Rachel Botsman notes that we are moving from being "passive consumers" to "highly-enabled collaborators". The peer-to-peer (P2P) revolution is founded on our primate instincts - we were born and bread to share and cooperate with each other; we have done so for thousnads of years whether we hunted in packs or farmed in co-ops until hyper consumption took over in the 20th C. She foresees the 21st C moving from a "culture of me" to a "culture of we", highlighting the four key drivers behind this revolution:
- A renewed belief in the importance of community
- A torrent of P2P social networks & real time technologies
- Pressing environmental concerns
- The global recession which has shocked consumer behaviours
These four factors are fusing a shift towards collaborative consumption, forming three creative forms of consumption:
- Redistribution market - (e.g. swap tree) where we see items being reduced, rused, recycled, repaired and redistributed
- Collaborative lifestyles - (e.g. couchsurfing, co-working, landsharing) where resources and skills are being shared
- Product-service systems (PSS) - (e.g. car sharing, tool sharing) where we as users pay for the benefit (or utility) of product without owning a product outright (a.k.a. alternative ownership).
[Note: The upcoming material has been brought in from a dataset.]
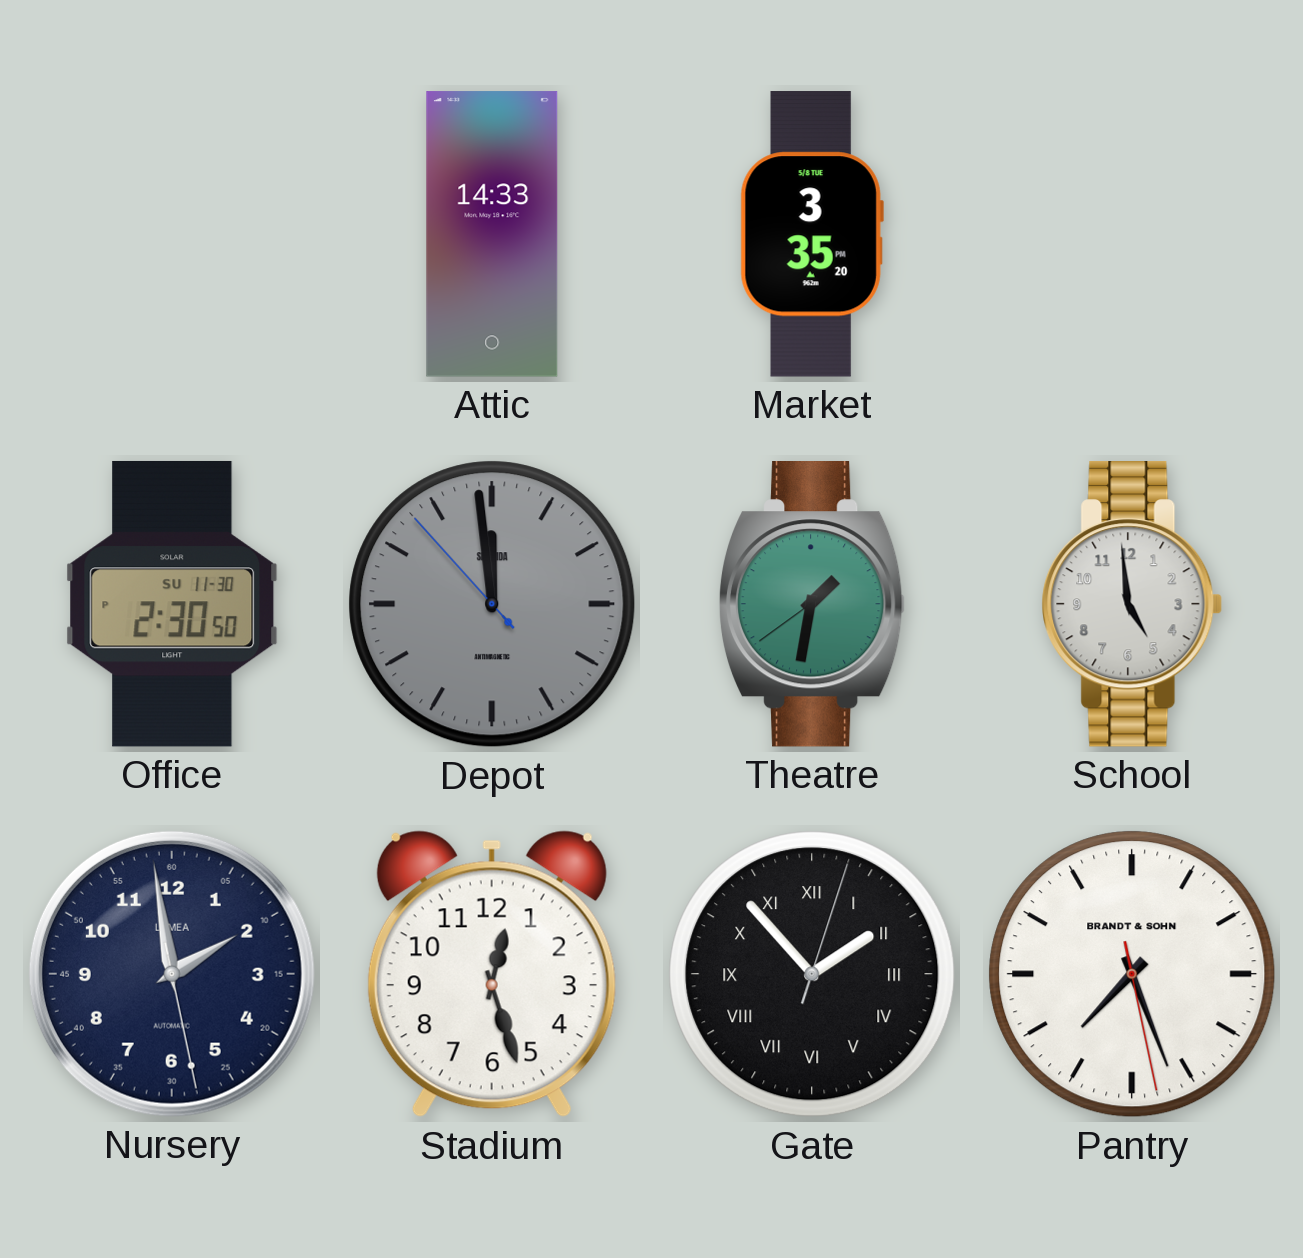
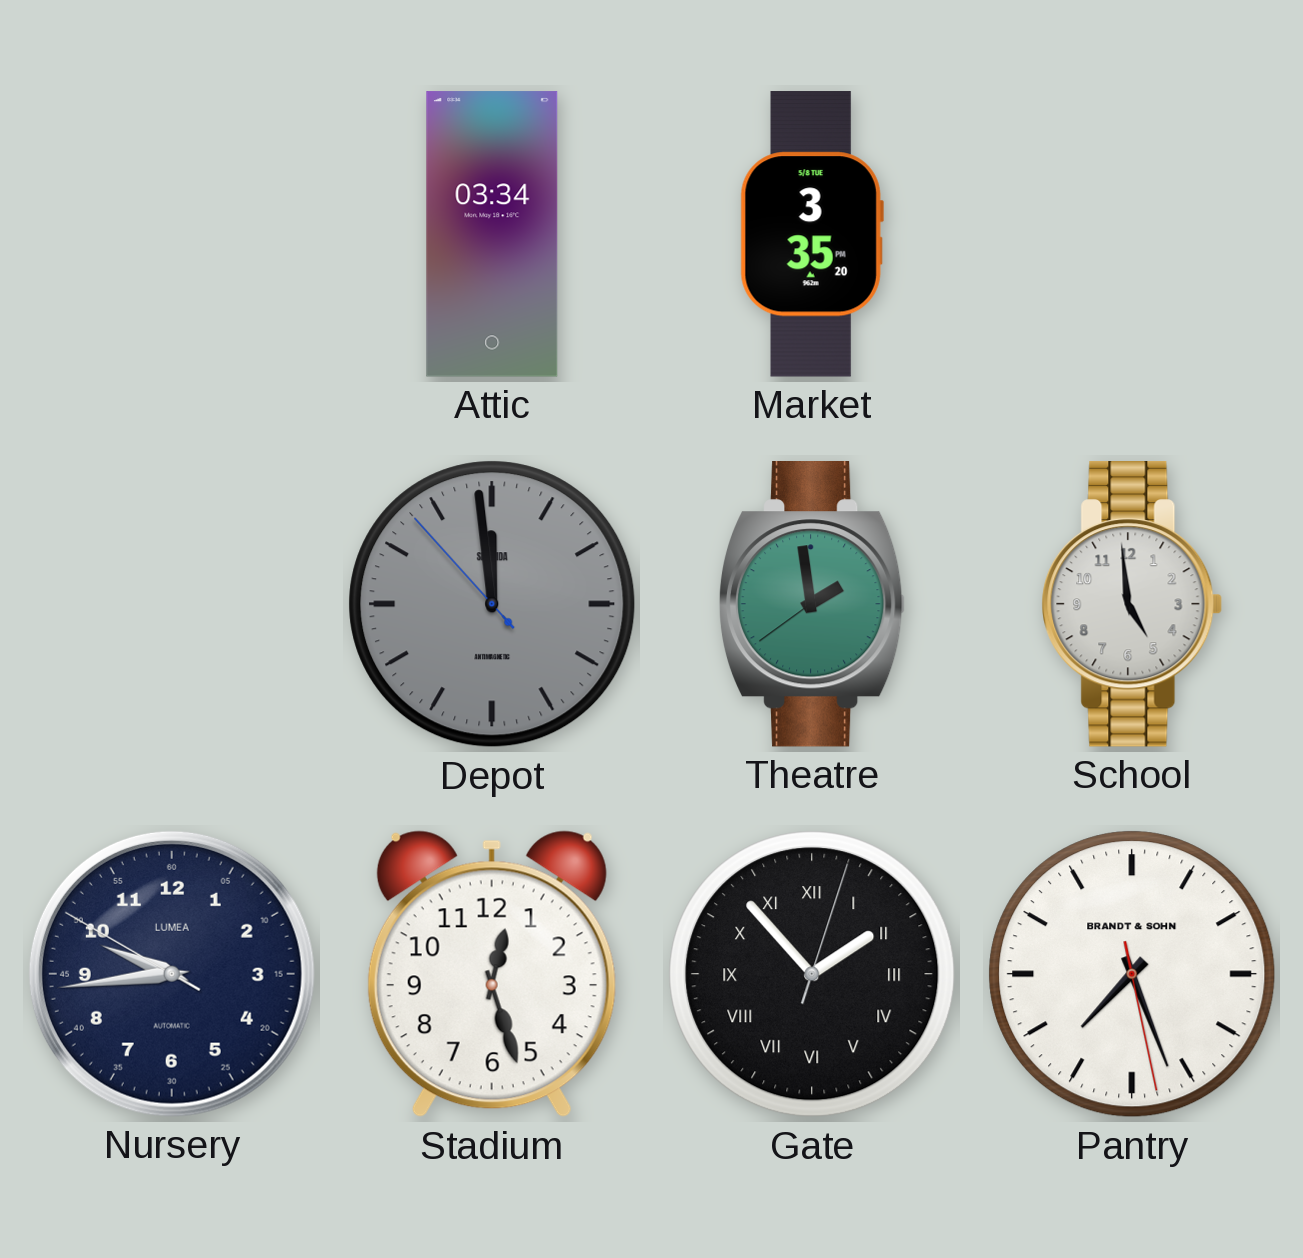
Attic: 14:33 -> 03:34
Office: 2:30 -> none
Theatre: 1:31 -> 1:58
Nursery: 1:58 -> 9:43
This is most relevant for high idling capacity items such as (power drills, lawn mowers, cars, etc)
Take home message: access is better then ownership, uses trumps possessions!
She closes by saying that "we are entering a period where we're waking up from a humungous hangover of emptiness and waste and taking a leap to create a more sustainable system that is built to serve our innate needs for community and individual identity. This will possibly be referred to as a revolution - from individually centered consumption to a rediscovery of collective good".